— TASK INSTRUCTIONS —
In the listing beneath this line, copy exactly the lines starting with the one containing "Aspose.Diagram Product Family (161, 404)" and going on through the one containing "Company Profile (262, 129)".

— DATA TO PROCESS —
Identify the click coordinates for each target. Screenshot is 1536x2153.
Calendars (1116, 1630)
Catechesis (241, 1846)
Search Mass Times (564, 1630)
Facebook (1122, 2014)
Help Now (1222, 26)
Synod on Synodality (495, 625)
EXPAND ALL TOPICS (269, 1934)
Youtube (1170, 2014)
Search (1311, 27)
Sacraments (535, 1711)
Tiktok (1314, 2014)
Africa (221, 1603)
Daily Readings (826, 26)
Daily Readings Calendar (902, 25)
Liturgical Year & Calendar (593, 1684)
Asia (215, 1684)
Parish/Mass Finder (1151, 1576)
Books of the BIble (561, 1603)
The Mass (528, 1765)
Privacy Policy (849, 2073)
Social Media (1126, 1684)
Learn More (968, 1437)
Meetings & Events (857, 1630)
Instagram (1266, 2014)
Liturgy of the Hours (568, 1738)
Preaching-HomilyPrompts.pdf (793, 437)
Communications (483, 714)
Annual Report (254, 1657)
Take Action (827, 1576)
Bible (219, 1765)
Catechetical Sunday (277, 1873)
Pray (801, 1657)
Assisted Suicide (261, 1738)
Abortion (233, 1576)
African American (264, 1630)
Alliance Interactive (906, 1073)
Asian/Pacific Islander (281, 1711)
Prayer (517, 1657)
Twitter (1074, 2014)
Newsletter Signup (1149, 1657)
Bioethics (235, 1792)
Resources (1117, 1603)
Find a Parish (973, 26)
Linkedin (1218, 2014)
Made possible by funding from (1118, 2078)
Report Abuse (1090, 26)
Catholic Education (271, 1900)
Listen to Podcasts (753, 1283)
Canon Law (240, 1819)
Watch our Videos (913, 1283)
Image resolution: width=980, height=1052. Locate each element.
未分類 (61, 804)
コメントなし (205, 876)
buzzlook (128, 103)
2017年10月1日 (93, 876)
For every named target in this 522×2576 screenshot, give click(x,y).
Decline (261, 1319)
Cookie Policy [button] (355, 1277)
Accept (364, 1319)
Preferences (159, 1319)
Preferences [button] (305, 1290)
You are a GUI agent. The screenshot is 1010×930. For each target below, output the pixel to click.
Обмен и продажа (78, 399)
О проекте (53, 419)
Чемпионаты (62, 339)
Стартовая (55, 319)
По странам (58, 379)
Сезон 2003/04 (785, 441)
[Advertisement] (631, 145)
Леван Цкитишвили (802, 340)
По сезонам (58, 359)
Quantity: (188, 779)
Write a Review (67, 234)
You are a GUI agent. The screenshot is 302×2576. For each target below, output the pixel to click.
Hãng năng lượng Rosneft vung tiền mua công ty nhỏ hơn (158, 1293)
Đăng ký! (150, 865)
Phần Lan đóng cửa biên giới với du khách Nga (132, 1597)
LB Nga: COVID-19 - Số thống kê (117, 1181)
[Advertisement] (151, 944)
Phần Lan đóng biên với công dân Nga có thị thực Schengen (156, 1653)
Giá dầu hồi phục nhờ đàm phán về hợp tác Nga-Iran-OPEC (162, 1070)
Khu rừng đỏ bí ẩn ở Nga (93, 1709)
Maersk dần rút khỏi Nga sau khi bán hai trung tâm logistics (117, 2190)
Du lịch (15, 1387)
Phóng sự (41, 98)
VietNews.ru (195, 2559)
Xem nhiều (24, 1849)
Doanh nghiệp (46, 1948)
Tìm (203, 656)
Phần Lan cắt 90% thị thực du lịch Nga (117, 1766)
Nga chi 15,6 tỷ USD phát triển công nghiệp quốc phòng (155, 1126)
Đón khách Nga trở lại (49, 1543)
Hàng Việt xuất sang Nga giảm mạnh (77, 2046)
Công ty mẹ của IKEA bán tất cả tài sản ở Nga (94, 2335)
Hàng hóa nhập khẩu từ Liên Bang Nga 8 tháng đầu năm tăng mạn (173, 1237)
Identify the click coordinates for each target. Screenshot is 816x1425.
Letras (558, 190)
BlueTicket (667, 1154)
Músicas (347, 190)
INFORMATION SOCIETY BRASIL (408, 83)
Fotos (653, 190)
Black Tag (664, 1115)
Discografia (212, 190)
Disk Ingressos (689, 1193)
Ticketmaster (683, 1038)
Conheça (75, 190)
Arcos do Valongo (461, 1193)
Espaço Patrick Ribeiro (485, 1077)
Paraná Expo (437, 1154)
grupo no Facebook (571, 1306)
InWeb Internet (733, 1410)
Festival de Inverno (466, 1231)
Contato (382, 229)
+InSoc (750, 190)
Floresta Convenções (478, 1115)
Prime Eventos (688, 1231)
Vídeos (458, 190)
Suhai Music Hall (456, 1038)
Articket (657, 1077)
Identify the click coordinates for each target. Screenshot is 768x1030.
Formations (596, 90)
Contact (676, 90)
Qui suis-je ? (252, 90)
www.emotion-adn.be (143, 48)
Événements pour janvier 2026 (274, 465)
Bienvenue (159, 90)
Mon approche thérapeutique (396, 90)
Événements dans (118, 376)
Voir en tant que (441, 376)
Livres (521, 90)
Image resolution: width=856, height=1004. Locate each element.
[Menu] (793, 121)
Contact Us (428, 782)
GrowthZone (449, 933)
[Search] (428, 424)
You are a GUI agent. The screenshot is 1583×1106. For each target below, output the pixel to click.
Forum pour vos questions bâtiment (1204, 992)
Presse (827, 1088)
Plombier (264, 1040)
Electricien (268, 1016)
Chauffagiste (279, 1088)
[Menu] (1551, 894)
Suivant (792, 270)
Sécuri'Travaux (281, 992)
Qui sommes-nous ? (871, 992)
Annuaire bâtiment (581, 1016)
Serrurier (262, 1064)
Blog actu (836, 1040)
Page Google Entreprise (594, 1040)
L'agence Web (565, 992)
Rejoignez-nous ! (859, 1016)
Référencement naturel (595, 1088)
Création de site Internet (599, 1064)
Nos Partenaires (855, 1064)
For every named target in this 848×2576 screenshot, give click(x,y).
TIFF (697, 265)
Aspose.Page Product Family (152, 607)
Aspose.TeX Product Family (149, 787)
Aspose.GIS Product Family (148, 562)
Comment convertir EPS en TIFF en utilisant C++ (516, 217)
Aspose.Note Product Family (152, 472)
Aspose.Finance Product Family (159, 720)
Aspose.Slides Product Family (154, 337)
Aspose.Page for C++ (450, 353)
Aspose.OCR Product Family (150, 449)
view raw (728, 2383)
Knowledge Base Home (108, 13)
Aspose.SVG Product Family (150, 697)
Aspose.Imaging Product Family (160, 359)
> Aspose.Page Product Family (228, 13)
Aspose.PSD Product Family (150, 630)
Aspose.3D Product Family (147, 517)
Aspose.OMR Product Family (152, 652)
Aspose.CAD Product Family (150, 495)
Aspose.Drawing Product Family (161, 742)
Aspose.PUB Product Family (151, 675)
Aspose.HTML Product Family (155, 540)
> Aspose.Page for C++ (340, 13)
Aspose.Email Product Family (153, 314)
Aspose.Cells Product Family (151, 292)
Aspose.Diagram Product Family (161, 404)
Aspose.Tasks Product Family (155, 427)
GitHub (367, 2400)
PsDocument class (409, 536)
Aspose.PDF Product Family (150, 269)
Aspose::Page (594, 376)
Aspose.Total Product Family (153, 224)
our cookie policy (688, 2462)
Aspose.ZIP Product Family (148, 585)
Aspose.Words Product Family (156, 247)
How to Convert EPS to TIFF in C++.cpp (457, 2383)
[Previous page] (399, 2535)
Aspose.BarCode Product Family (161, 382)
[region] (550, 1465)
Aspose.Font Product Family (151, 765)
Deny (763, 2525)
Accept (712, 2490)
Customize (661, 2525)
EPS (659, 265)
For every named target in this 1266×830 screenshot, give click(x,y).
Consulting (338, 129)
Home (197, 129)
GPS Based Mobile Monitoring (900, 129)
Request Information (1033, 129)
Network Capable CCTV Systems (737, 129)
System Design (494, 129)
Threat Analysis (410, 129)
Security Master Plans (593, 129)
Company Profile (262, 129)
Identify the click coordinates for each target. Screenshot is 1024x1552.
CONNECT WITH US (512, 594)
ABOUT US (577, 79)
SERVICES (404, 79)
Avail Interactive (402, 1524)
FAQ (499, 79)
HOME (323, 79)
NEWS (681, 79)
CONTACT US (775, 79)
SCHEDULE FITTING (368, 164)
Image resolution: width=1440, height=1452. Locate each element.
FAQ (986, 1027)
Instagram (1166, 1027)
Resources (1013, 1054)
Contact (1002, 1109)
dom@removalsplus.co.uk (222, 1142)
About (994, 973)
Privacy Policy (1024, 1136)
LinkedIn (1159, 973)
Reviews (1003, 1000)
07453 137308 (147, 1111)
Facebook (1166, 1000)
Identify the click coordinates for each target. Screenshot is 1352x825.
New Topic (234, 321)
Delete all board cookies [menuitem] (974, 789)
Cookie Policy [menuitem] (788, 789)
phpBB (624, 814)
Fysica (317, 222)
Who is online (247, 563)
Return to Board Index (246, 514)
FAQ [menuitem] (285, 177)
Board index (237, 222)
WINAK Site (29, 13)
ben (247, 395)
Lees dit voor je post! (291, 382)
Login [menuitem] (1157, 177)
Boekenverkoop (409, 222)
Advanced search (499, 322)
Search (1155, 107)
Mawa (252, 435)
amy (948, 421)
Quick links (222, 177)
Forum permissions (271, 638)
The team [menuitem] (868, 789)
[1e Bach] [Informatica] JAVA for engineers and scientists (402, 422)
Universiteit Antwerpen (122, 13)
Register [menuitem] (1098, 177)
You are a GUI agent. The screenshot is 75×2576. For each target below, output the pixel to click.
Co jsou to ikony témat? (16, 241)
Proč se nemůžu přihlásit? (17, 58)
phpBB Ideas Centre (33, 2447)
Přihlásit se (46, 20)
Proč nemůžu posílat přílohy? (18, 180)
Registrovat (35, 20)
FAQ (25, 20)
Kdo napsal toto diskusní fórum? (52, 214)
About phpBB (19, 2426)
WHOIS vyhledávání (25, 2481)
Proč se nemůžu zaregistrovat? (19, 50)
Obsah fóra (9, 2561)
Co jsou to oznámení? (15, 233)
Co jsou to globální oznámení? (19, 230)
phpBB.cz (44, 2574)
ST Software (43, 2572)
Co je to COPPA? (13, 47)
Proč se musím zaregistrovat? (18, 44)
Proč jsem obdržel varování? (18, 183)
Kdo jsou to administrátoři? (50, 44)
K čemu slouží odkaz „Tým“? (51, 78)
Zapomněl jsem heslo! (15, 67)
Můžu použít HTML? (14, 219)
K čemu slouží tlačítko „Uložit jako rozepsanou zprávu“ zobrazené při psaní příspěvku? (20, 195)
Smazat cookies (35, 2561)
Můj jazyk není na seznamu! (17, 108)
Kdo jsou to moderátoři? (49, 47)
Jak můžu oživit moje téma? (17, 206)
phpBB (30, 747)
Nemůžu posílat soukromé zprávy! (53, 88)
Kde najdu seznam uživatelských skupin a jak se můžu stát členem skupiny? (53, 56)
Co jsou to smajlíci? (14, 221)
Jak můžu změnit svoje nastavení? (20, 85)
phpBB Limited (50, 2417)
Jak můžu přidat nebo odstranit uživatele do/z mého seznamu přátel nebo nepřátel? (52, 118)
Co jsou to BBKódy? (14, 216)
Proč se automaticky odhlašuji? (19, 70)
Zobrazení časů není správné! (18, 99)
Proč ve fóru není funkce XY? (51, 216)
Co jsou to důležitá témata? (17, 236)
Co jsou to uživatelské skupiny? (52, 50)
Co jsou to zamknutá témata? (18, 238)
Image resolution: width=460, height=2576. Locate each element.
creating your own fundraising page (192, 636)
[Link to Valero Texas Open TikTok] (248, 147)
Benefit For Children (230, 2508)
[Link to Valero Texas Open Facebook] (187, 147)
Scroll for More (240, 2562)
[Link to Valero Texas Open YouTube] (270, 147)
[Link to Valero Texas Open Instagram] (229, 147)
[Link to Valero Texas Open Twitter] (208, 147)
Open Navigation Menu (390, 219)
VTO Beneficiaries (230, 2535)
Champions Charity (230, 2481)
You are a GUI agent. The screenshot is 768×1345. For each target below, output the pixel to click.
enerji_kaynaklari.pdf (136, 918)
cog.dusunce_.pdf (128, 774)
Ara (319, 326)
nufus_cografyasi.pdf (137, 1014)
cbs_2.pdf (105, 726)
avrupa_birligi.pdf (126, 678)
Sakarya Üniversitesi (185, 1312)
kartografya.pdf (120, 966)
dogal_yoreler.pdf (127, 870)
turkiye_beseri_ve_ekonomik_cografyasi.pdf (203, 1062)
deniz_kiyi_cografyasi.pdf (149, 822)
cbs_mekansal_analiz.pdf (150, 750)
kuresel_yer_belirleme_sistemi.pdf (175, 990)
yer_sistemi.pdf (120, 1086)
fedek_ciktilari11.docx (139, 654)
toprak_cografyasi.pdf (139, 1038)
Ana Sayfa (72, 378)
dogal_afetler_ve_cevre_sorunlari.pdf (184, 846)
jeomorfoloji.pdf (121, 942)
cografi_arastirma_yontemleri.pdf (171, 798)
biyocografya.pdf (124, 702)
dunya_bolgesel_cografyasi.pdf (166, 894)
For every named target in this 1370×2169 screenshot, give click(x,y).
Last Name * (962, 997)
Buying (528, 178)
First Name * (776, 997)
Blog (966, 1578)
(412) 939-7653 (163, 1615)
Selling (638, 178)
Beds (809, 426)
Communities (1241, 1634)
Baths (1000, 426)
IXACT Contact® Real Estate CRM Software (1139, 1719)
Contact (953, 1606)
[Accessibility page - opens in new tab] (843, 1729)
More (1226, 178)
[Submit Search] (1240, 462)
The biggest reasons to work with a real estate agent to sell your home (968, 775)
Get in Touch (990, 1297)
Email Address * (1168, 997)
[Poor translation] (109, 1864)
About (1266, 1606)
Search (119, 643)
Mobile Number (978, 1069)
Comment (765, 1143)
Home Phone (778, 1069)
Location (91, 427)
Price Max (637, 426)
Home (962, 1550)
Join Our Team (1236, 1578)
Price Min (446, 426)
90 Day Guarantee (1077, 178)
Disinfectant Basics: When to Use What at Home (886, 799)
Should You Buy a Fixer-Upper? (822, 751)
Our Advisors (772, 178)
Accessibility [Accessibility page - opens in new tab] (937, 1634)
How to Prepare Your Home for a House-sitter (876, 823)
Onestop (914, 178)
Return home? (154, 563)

— ANSWER SECTION —
Aspose.Diagram Product Family (161, 404)
Aspose.Tasks Product Family (155, 427)
GitHub (367, 2400)
PsDocument class (409, 536)
Aspose.PDF Product Family (150, 269)
Aspose::Page (594, 376)
Aspose.Total Product Family (153, 224)
our cookie policy (688, 2462)
Aspose.ZIP Product Family (148, 585)
Aspose.Words Product Family (156, 247)
How to Convert EPS to TIFF in C++.cpp (457, 2383)
[Previous page] (399, 2535)
Aspose.BarCode Product Family (161, 382)
[region] (550, 1465)
Aspose.Font Product Family (151, 765)
Deny (763, 2525)
Accept (712, 2490)
Customize (661, 2525)
EPS (659, 265)
For every named target in this 1266×830 screenshot, give click(x,y).
Consulting (338, 129)
Home (197, 129)
GPS Based Mobile Monitoring (900, 129)
Request Information (1033, 129)
Network Capable CCTV Systems (737, 129)
System Design (494, 129)
Threat Analysis (410, 129)
Security Master Plans (593, 129)
Company Profile (262, 129)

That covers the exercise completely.